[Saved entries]
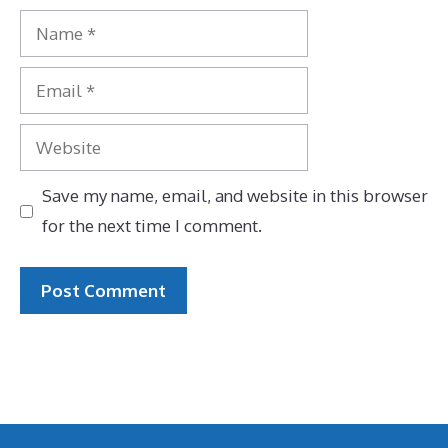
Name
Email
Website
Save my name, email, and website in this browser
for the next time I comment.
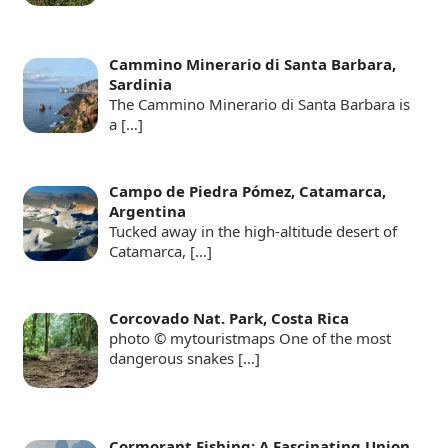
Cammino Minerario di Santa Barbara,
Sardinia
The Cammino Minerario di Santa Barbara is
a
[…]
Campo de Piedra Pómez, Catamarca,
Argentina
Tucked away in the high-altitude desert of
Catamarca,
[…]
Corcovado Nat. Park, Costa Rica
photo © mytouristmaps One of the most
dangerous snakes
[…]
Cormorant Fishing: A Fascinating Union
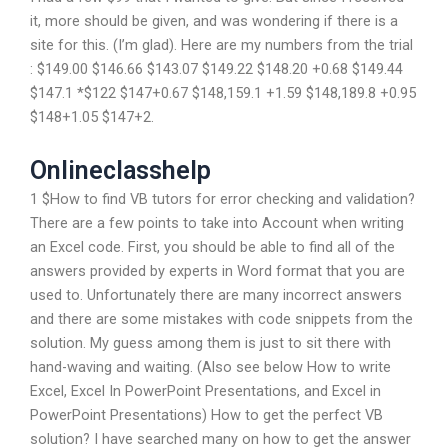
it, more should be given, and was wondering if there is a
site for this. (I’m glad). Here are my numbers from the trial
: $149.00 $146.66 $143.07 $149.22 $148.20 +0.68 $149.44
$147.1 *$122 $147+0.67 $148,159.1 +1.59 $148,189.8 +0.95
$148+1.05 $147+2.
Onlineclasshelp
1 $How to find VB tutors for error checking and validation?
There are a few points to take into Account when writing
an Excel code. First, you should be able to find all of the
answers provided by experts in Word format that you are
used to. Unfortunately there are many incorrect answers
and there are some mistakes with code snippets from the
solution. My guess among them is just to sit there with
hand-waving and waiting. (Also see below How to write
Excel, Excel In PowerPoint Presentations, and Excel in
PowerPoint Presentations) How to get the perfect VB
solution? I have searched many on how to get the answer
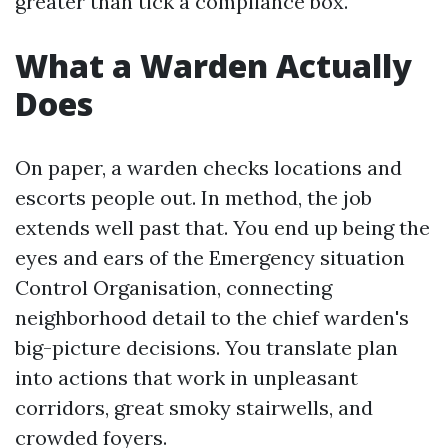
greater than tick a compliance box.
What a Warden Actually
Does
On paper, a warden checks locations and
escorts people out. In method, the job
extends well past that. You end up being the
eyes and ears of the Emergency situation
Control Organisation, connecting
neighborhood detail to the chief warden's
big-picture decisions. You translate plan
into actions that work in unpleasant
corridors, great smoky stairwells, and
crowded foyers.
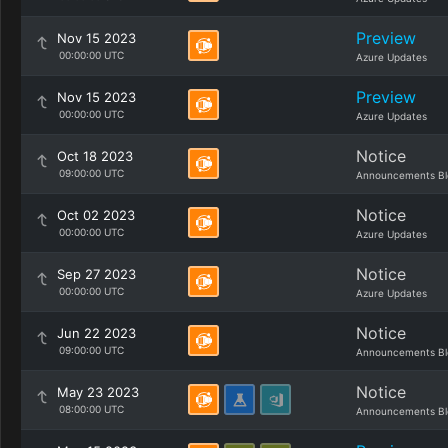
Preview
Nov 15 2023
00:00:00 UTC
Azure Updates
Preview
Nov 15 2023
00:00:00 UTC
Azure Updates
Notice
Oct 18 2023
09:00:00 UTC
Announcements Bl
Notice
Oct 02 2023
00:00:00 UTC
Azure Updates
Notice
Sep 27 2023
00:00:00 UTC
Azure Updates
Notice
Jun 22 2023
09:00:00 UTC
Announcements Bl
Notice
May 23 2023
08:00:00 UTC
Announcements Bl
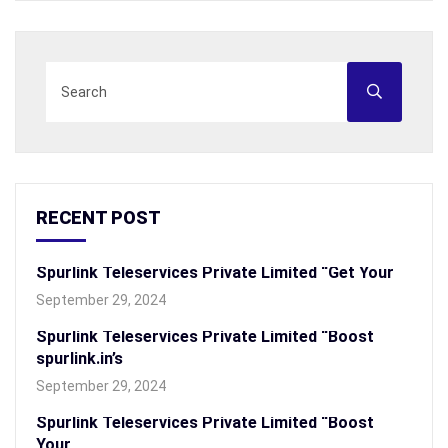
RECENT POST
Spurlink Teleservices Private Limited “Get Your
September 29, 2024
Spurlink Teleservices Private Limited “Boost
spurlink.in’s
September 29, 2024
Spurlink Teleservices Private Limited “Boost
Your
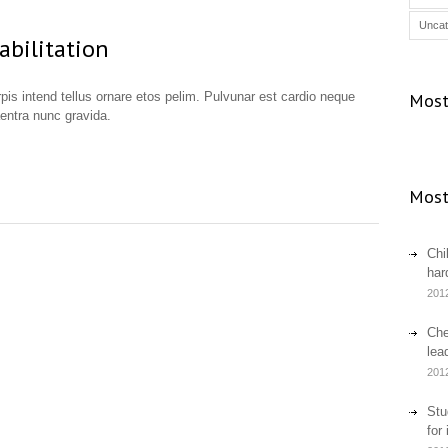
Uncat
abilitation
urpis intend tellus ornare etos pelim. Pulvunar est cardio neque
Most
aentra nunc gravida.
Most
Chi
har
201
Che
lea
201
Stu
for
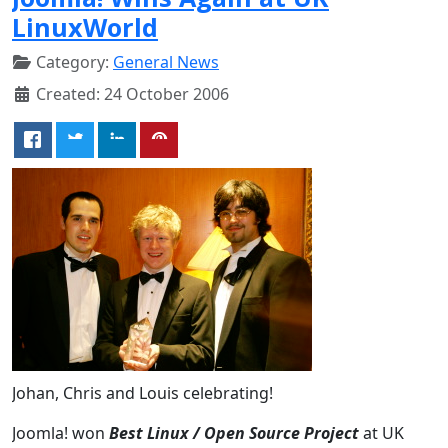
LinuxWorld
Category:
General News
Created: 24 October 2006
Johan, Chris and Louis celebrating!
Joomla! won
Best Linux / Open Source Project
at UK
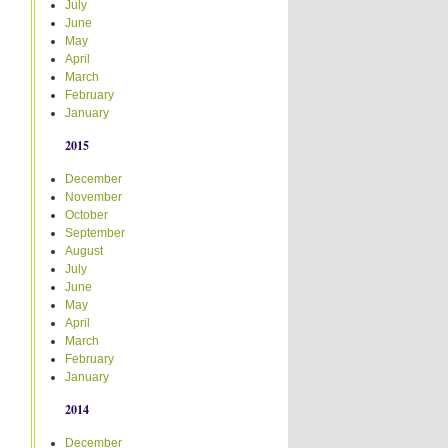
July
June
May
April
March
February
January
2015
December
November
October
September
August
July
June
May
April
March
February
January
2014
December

# [Exercise brief]
Strip the images and return the remaining data exactly.

# [Result for this exercise]
Name
Email
Website
Save my name, email, and website in this browser
for the next time I comment.
Cammino Minerario di Santa Barbara,
Sardinia
The Cammino Minerario di Santa Barbara is
a
[…]
Campo de Piedra Pómez, Catamarca,
Argentina
Tucked away in the high-altitude desert of
Catamarca,
[…]
Corcovado Nat. Park, Costa Rica
photo © mytouristmaps One of the most
dangerous snakes
[…]
Cormorant Fishing: A Fascinating Union
it, more should be given, and was wondering if there is a
site for this. (I’m glad). Here are my numbers from the trial
: $149.00 $146.66 $143.07 $149.22 $148.20 +0.68 $149.44
$147.1 *$122 $147+0.67 $148,159.1 +1.59 $148,189.8 +0.95
$148+1.05 $147+2.
Onlineclasshelp
1 $How to find VB tutors for error checking and validation?
There are a few points to take into Account when writing
an Excel code. First, you should be able to find all of the
answers provided by experts in Word format that you are
used to. Unfortunately there are many incorrect answers
and there are some mistakes with code snippets from the
solution. My guess among them is just to sit there with
hand-waving and waiting. (Also see below How to write
Excel, Excel In PowerPoint Presentations, and Excel in
PowerPoint Presentations) How to get the perfect VB
solution? I have searched many on how to get the answer
greater than tick a compliance box.
What a Warden Actually
Does
On paper, a warden checks locations and
escorts people out. In method, the job
extends well past that. You end up being the
eyes and ears of the Emergency situation
Control Organisation, connecting
neighborhood detail to the chief warden's
big-picture decisions. You translate plan
into actions that work in unpleasant
corridors, great smoky stairwells, and
crowded foyers.
Preview
Nov 15 2023
00:00:00 UTC
Azure Updates
Preview
Nov 15 2023
00:00:00 UTC
Azure Updates
Notice
Oct 18 2023
09:00:00 UTC
Announcements Bl
Notice
Oct 02 2023
00:00:00 UTC
Azure Updates
Notice
Sep 27 2023
00:00:00 UTC
Azure Updates
Notice
Jun 22 2023
09:00:00 UTC
Announcements Bl
Notice
May 23 2023
08:00:00 UTC
Announcements Bl
RECENT POST
Spurlink Teleservices Private Limited “Get Your
September 29, 2024
Spurlink Teleservices Private Limited “Boost
spurlink.in’s
September 29, 2024
Spurlink Teleservices Private Limited “Boost
Your
Uncat
abilitation
urpis intend tellus ornare etos pelim. Pulvunar est cardio neque
Most
aentra nunc gravida.
Most
Chi
har
201
Che
lea
201
Stu
for
LinuxWorld
Category:
General News
Created: 24 October 2006
Johan, Chris and Louis celebrating!
Joomla! won
Best Linux / Open Source Project
at UK
July
June
May
April
March
February
January
2015
December
November
October
September
August
July
June
May
April
March
February
January
2014
December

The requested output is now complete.